[YOUR ASSIGNMENT] Images are to be omitted, and the rest of the records reproduced exactly.

---- INPUT RECORDS

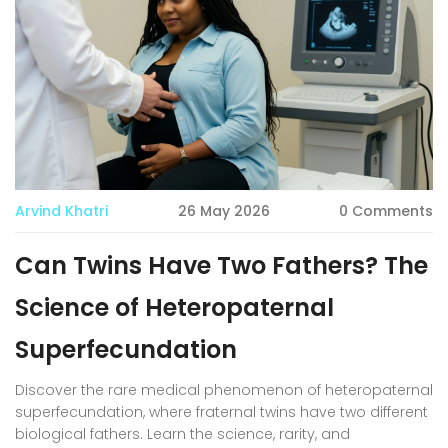
Arvind Khatri
26 May 2026
0 Comments
Can Twins Have Two Fathers? The
Science of Heteropaternal
Superfecundation
Discover the rare medical phenomenon of heteropaternal
superfecundation, where fraternal twins have two different
biological fathers. Learn the science, rarity, and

--------

[WRITTEN SOLUTION]
Arvind Khatri
26 May 2026
0 Comments
Can Twins Have Two Fathers? The
Science of Heteropaternal
Superfecundation
Discover the rare medical phenomenon of heteropaternal
superfecundation, where fraternal twins have two different
biological fathers. Learn the science, rarity, and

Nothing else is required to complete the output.